2024年には、そのようなアドレスが約6490億ドルを受け取ったと報告されています。これは前年と比較して若干の増加を示しています。これらの高リスク取引が占める割合は、ステーブルコイン全体の取引量において5.14%に減少し、2023年から0.80%減少しましたが、Bitraceはこの数字が2021年や2022年の水準をはるかに上回っていることを指摘しています。
TRONベースのUSDTは引き続きこれらの流入の大部分を占めており、イーサリアムベースのUSDTやUSDCもシェアを増加させており、不正活動に使用されるネットワークの多様化が進んでいることが伺えます。
Bitraceは、昨年も引き続きブラック市場とグレー市場への資金流入が続いていることを明らかにしました。報告書によると、これらの活動は合法的な取引の範囲外であり、しばしば法的に疑問のある商品やサービスを含んでいます。
これらのネットワークの主要な要素は、暗号通貨エスクローサービスの利用です。注目すべきプラットフォームの一つはHuione Guaranteeで、これをはじめとする東南アジアのサービスは、2024年第四四半期までに取引量が26.4億ドルに達しました。
2024年、詐欺関連の暗号活動が急増しました。Bitraceによると、詐欺的な手口に関連するブロックチェーンアドレスは、これまでの総額を超える525億ドル相当のステーブルコインを受け取ったと報告されています。

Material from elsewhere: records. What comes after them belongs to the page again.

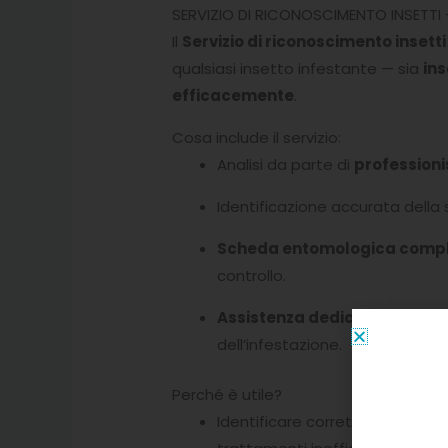
SERVIZIO DI RICONOSCIMENTO INSETTI –
Il
Servizio di riconoscimento insetti
qualsiasi insetto infestante — sia
ins
efficacemente
.
Cosa include il servizio:
Analisi da parte di
professioni
Identificazione accurata della 
Scheda entomologica compl
controllo.
Assistenza dedicata
: verrai
dell’infestazione.
Perché è utile?
Identificare correttamente un 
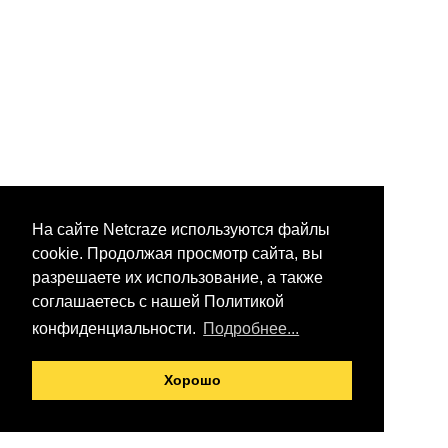
На сайте Netcraze используются файлы
cookie. Продолжая просмотр сайта, вы
разрешаете их использование, а также
соглашаетесь с нашей Политикой
конфиденциальности.
Подробнее...
Хорошо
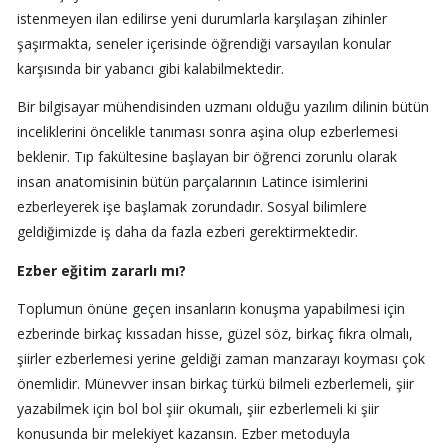
istenmeyen ilan edilirse yeni durumlarla karşılaşan zihinler
şaşırmakta, seneler içerisinde öğrendiği varsayılan konular
karşısında bir yabancı gibi kalabilmektedir.
Bir bilgisayar mühendisinden uzmanı olduğu yazılım dilinin bütün
inceliklerini öncelikle tanıması sonra aşina olup ezberlemesi
beklenir. Tıp fakültesine başlayan bir öğrenci zorunlu olarak
insan anatomisinin bütün parçalarının Latince isimlerini
ezberleyerek işe başlamak zorundadır. Sosyal bilimlere
geldiğimizde iş daha da fazla ezberi gerektirmektedir.
Ezber eğitim zararlı mı?
Toplumun önüne geçen insanların konuşma yapabilmesi için
ezberinde birkaç kıssadan hisse, güzel söz, birkaç fıkra olmalı,
şiirler ezberlemesi yerine geldiği zaman manzarayı koyması çok
önemlidir. Münevver insan birkaç türkü bilmeli ezberlemeli, şiir
yazabilmek için bol bol şiir okumalı, şiir ezberlemeli ki şiir
konusunda bir melekiyet kazansın. Ezber metoduyla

Bitraceは、この数字がより良い検出技術やブロックチェーン監視の拡大を反映している可能性があると警告しています。それにも関わらず、詐欺師たちの操作の洗練度が増しており、法執行機関や分析技術の限界を試していることが示されています。
「今後の課題は、保護を強化し、オンチェーン分析を改善し、業界全体で迅速な対応プロトコルを育成することです。法執行機関も違法な資金の追跡や犯罪者の逮捕において巧妙になっており、これが抑止力を強化します」とd’Anethanは強調し、協調的な対応の重要性を述べました。
暗号通貨犯罪全体の増加とは対照的に、マネーロンダリング関連のアドレスへのステーブルコインの流入は2024年にわずかに減少し、863億ドルとなりました。Bitraceはこれを、強化された執行と規制努力に起因するものだとしています。

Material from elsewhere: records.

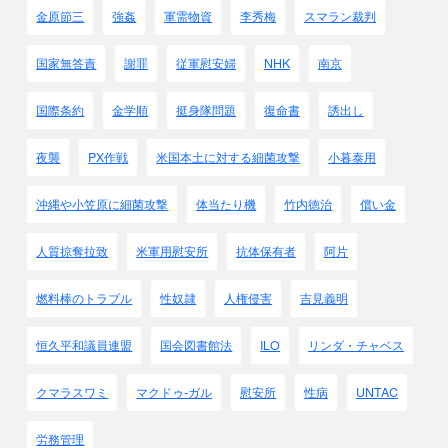
金原節三
強姦
軍需物資
李秀梅
スマラン裁判
国家無答責
謝罪
従軍慰安婦
NHK
南京
国際条約
金学順
挺身隊問題
復命書
誘出し
夜襲
PX作戦
米国本土に対する細菌攻撃
小暮泰用
沖縄や小笠原に細菌攻撃
体当たり機
竹内徳治
償い金
人質掠奪拉致
米軍用慰安所
抗体保有者
阿片
燃料棒のトラブル
性奴隷
人権侵害
吉見義明
恒久平和議員連盟
国会図書館法
ILO
リンダ・チャベス
クマラスワミ
マクドゥ-ガル
慰安所
性病
UNTAC
労務管理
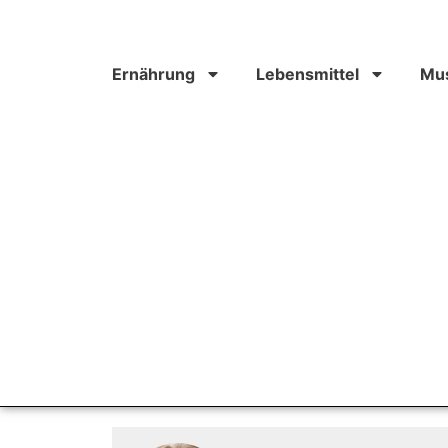
Ernährung
Lebensmittel
Mus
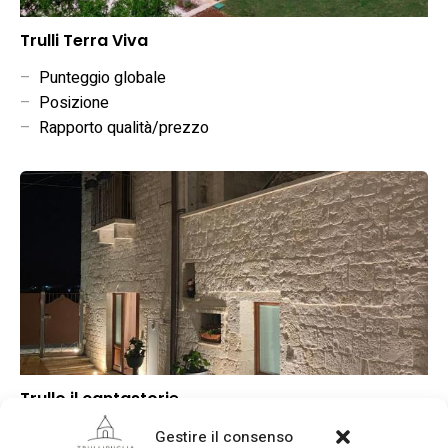
Trulli Terra Viva
–
Punteggio globale
–
Posizione
–
Rapporto qualità/prezzo
Trullo il cantastorie
–
Punteggio globale
Gestire il consenso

中央集権型取引所は依然としてマネーロンダリング活動において重要な役割を果たしていますが、その流動性が高いためです。しかし、BitraceはOKXを通じた高リスク取引の減少を指摘しており、コンプライアンス手続きの改善が進んでいることを示唆しています。
一方、Bitraceは、2022年のピークを過ぎた後、制裁対象の団体への資金流入が引き続き減少していることを確認しました。それにもかかわらず、ブロックチェーン技術の回復力と半匿名性が、制裁を受けたグループに迅速な適応を可能にしています。

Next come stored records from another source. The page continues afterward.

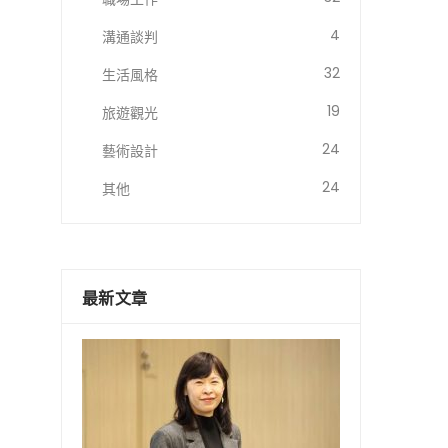
4
溝通談判
32
生活風格
19
旅遊觀光
24
藝術設計
24
其他
最新文章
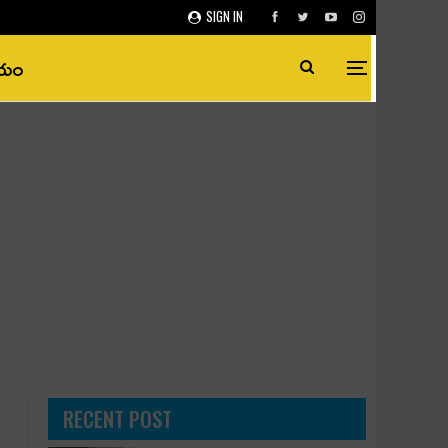
SIGN IN
ీయం
RECENT POST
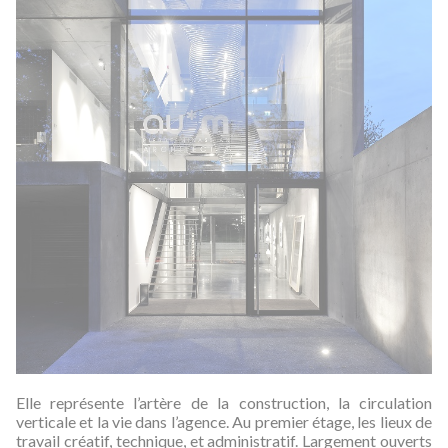
Elle représente l’artère de la construction, la circulation
verticale et la vie dans l’agence. Au premier étage, les lieux de
travail créatif, technique, et administratif. Largement ouverts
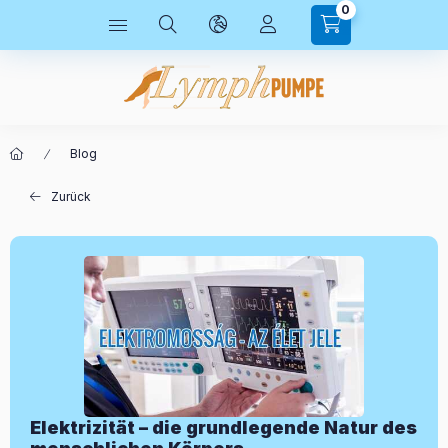
0
Blog
Zurück
Elektrizität – die grundlegende Natur des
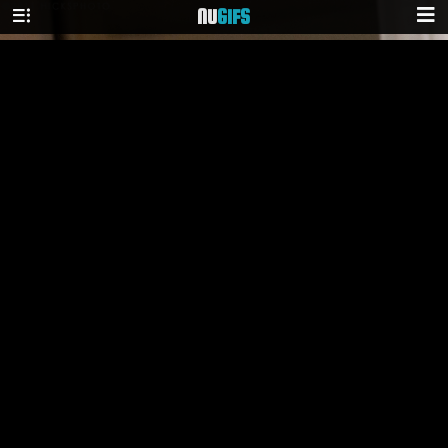
NU
GIFS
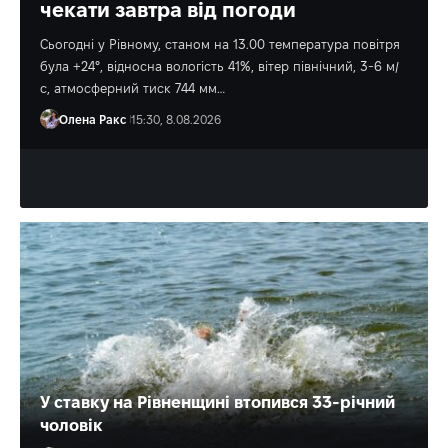
чекати завтра від погоди
Сьогодні у Рівному, станом на 13.00 температура повітря
була +24°, відносна вологість 41%, вітер північний, 3-6 м/
с, атмосферний тиск 744 мм…
Олена Ракс
15:30, 8.08.2026
У ставку на Рівненщині втопився 33-річний
чоловік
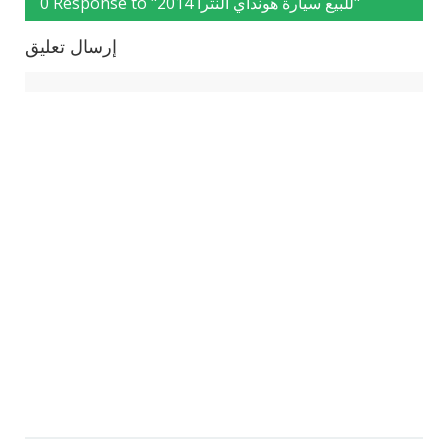
0 Response to "للبيع سيارة هونداي النترا 2014"
إرسال تعليق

報告書は、これらのネットワークを効果的に破壊するためには、規制当局の国際的な協力を深める必要があると指摘しました。数少ない明るい兆しとして、香港は2024年の規制進展が評価されています。法的な明確さ、厳格な執行、そして増加する機関の参加により、地元のWeb3企業への高リスクのステーブルコインの流入が減少しました。この変化は運営コストを上昇させたものの、報告書は、ハッキングの減少と投資家の信頼回復を利益として挙げています。
2024年にWeb3および暗号通貨業界が復活した一方で、Bitraceの調査結果は、特にオンラインギャンブル、詐欺、ブラックマーケット活動を通じて、ブロックチェーンの不正利用が依然として広範囲にわたって行われていることを示しています。
「最終的には、イノベーションとセキュリティのバランスを取るためには、発行者、規制当局、ユーザーが協力し、成長を妨げることなく、不正利用を防ぐための透明性があり、プライバシーを尊重する安全策を実施することが求められます」とd’Anethanは結論を述べました。